[INSTRUCTIONS TO FOLLOW] Each entry must be printed again without a single change.

Bounding box prediction data
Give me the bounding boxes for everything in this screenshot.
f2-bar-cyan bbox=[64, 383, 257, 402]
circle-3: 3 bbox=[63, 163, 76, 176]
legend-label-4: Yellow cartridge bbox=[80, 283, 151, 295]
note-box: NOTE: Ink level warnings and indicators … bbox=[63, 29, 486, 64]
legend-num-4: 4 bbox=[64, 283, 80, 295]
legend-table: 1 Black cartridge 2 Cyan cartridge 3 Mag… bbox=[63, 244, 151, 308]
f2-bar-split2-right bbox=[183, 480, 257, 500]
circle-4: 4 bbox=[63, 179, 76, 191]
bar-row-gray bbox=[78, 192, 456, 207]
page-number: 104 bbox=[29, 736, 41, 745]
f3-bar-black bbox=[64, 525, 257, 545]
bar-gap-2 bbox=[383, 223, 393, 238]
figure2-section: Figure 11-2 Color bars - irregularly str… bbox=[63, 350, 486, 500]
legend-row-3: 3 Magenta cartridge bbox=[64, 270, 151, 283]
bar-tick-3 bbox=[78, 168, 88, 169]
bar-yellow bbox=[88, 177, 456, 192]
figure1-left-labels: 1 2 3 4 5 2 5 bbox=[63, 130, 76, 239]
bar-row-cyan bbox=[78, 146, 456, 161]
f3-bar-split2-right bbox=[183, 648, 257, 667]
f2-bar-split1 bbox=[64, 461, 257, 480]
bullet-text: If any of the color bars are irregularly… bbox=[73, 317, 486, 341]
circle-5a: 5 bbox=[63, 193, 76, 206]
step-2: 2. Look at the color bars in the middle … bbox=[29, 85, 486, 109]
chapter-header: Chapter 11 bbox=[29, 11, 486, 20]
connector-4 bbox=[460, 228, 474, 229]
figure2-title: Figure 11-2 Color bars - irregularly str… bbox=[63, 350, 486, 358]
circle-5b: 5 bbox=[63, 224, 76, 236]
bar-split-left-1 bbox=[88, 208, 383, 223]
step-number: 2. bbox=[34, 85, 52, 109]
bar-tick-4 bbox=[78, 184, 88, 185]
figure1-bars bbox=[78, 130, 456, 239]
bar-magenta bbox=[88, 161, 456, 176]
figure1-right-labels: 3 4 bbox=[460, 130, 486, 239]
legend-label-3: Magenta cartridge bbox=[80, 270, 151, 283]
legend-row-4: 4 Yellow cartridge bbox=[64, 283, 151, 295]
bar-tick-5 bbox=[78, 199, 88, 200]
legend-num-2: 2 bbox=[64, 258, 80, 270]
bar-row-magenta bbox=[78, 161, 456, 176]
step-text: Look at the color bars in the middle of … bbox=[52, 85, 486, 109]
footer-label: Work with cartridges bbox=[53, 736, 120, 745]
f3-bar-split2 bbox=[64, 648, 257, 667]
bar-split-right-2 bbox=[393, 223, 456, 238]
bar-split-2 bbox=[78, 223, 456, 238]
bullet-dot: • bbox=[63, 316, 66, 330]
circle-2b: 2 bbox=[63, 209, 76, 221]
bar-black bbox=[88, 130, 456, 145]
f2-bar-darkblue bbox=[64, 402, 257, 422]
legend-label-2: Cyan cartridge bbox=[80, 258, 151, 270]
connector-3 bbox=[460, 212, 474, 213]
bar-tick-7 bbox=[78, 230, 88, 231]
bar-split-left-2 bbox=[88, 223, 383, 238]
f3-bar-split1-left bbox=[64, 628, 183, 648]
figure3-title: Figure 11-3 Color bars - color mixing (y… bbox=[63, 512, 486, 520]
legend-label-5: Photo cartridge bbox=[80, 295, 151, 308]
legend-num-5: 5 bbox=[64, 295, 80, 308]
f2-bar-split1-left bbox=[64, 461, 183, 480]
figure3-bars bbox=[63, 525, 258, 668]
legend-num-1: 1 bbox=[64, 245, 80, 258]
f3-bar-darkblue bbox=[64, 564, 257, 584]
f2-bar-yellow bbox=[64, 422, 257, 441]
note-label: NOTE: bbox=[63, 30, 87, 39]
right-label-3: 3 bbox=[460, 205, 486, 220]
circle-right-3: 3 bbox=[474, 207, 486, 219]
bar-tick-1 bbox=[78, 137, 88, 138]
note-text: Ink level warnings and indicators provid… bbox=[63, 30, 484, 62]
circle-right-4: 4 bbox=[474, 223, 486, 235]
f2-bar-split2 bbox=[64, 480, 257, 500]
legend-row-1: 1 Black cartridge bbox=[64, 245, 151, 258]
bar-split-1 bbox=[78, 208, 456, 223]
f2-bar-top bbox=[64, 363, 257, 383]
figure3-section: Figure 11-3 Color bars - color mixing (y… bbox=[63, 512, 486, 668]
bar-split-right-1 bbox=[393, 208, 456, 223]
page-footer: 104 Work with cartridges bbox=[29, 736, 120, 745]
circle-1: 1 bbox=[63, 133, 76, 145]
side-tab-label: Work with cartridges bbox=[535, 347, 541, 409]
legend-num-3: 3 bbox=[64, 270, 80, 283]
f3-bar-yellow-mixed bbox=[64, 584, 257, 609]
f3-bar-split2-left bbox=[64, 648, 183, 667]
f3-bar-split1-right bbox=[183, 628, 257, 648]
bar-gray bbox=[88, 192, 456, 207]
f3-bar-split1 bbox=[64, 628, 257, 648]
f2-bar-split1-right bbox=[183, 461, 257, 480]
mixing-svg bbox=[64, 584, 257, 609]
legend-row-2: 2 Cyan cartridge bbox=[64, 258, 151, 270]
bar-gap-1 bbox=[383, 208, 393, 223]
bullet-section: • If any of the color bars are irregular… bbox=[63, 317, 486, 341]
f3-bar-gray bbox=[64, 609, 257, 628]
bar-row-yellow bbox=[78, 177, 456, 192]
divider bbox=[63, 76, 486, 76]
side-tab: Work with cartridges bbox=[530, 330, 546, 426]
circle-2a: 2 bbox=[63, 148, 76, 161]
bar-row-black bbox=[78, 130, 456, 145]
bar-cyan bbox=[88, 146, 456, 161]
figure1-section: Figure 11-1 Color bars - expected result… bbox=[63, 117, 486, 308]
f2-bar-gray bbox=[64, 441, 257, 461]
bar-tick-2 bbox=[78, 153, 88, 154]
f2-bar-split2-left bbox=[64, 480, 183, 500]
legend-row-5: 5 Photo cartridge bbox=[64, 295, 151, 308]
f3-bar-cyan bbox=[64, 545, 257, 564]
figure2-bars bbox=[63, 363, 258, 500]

[TASK RESULT]
Give me the bounding boxes for everything in this screenshot.
f2-bar-cyan bbox=[64, 383, 257, 402]
circle-3: 3 bbox=[63, 163, 76, 176]
legend-label-4: Yellow cartridge bbox=[80, 283, 151, 295]
note-box: NOTE: Ink level warnings and indicators … bbox=[63, 29, 486, 64]
legend-num-4: 4 bbox=[64, 283, 80, 295]
legend-table: 1 Black cartridge 2 Cyan cartridge 3 Mag… bbox=[63, 244, 151, 308]
f2-bar-split2-right bbox=[183, 480, 257, 500]
circle-4: 4 bbox=[63, 179, 76, 191]
bar-row-gray bbox=[78, 192, 456, 207]
page-number: 104 bbox=[29, 736, 41, 745]
f3-bar-black bbox=[64, 525, 257, 545]
bar-gap-2 bbox=[383, 223, 393, 238]
figure2-section: Figure 11-2 Color bars - irregularly str… bbox=[63, 350, 486, 500]
legend-row-3: 3 Magenta cartridge bbox=[64, 270, 151, 283]
bar-tick-3 bbox=[78, 168, 88, 169]
bar-yellow bbox=[88, 177, 456, 192]
figure1-left-labels: 1 2 3 4 5 2 5 bbox=[63, 130, 76, 239]
bar-row-cyan bbox=[78, 146, 456, 161]
f3-bar-split2-right bbox=[183, 648, 257, 667]
f2-bar-split1 bbox=[64, 461, 257, 480]
bullet-text: If any of the color bars are irregularly… bbox=[73, 317, 486, 341]
circle-5a: 5 bbox=[63, 193, 76, 206]
step-2: 2. Look at the color bars in the middle … bbox=[29, 85, 486, 109]
chapter-header: Chapter 11 bbox=[29, 11, 486, 20]
connector-4 bbox=[460, 228, 474, 229]
figure2-title: Figure 11-2 Color bars - irregularly str… bbox=[63, 350, 486, 358]
circle-5b: 5 bbox=[63, 224, 76, 236]
bar-split-left-1 bbox=[88, 208, 383, 223]
step-number: 2. bbox=[34, 85, 52, 109]
bar-tick-4 bbox=[78, 184, 88, 185]
figure1-bars bbox=[78, 130, 456, 239]
bar-magenta bbox=[88, 161, 456, 176]
figure1-right-labels: 3 4 bbox=[460, 130, 486, 239]
legend-label-3: Magenta cartridge bbox=[80, 270, 151, 283]
legend-row-4: 4 Yellow cartridge bbox=[64, 283, 151, 295]
bar-tick-5 bbox=[78, 199, 88, 200]
legend-num-2: 2 bbox=[64, 258, 80, 270]
bar-row-magenta bbox=[78, 161, 456, 176]
step-text: Look at the color bars in the middle of … bbox=[52, 85, 486, 109]
footer-label: Work with cartridges bbox=[53, 736, 120, 745]
f3-bar-split2 bbox=[64, 648, 257, 667]
bar-split-right-2 bbox=[393, 223, 456, 238]
bar-split-2 bbox=[78, 223, 456, 238]
bullet-dot: • bbox=[63, 316, 66, 330]
circle-2b: 2 bbox=[63, 209, 76, 221]
bar-black bbox=[88, 130, 456, 145]
f2-bar-darkblue bbox=[64, 402, 257, 422]
legend-label-2: Cyan cartridge bbox=[80, 258, 151, 270]
connector-3 bbox=[460, 212, 474, 213]
bar-tick-7 bbox=[78, 230, 88, 231]
bar-split-left-2 bbox=[88, 223, 383, 238]
f3-bar-split1-left bbox=[64, 628, 183, 648]
figure3-title: Figure 11-3 Color bars - color mixing (y… bbox=[63, 512, 486, 520]
legend-label-5: Photo cartridge bbox=[80, 295, 151, 308]
legend-num-5: 5 bbox=[64, 295, 80, 308]
f2-bar-split1-left bbox=[64, 461, 183, 480]
figure3-bars bbox=[63, 525, 258, 668]
legend-num-1: 1 bbox=[64, 245, 80, 258]
f3-bar-darkblue bbox=[64, 564, 257, 584]
f2-bar-yellow bbox=[64, 422, 257, 441]
note-label: NOTE: bbox=[63, 30, 87, 39]
right-label-3: 3 bbox=[460, 205, 486, 220]
circle-right-3: 3 bbox=[474, 207, 486, 219]
bar-tick-1 bbox=[78, 137, 88, 138]
note-text: Ink level warnings and indicators provid… bbox=[63, 30, 484, 62]
circle-right-4: 4 bbox=[474, 223, 486, 235]
f2-bar-split2 bbox=[64, 480, 257, 500]
legend-row-1: 1 Black cartridge bbox=[64, 245, 151, 258]
bar-split-1 bbox=[78, 208, 456, 223]
f2-bar-top bbox=[64, 363, 257, 383]
figure3-section: Figure 11-3 Color bars - color mixing (y… bbox=[63, 512, 486, 668]
bar-split-right-1 bbox=[393, 208, 456, 223]
page-footer: 104 Work with cartridges bbox=[29, 736, 120, 745]
circle-1: 1 bbox=[63, 133, 76, 145]
side-tab-label: Work with cartridges bbox=[535, 347, 541, 409]
legend-num-3: 3 bbox=[64, 270, 80, 283]
f3-bar-yellow-mixed bbox=[64, 584, 257, 609]
f3-bar-split2-left bbox=[64, 648, 183, 667]
f3-bar-split1-right bbox=[183, 628, 257, 648]
bar-gray bbox=[88, 192, 456, 207]
f3-bar-split1 bbox=[64, 628, 257, 648]
f2-bar-split1-right bbox=[183, 461, 257, 480]
mixing-svg bbox=[64, 584, 257, 609]
legend-row-2: 2 Cyan cartridge bbox=[64, 258, 151, 270]
bar-gap-1 bbox=[383, 208, 393, 223]
bullet-section: • If any of the color bars are irregular… bbox=[63, 317, 486, 341]
f3-bar-gray bbox=[64, 609, 257, 628]
bar-row-yellow bbox=[78, 177, 456, 192]
divider bbox=[63, 76, 486, 76]
side-tab: Work with cartridges bbox=[530, 330, 546, 426]
circle-2a: 2 bbox=[63, 148, 76, 161]
bar-row-black bbox=[78, 130, 456, 145]
bar-cyan bbox=[88, 146, 456, 161]
figure1-section: Figure 11-1 Color bars - expected result… bbox=[63, 117, 486, 308]
f2-bar-gray bbox=[64, 441, 257, 461]
bar-tick-2 bbox=[78, 153, 88, 154]
f2-bar-split2-left bbox=[64, 480, 183, 500]
legend-row-5: 5 Photo cartridge bbox=[64, 295, 151, 308]
f3-bar-cyan bbox=[64, 545, 257, 564]
figure2-bars bbox=[63, 363, 258, 500]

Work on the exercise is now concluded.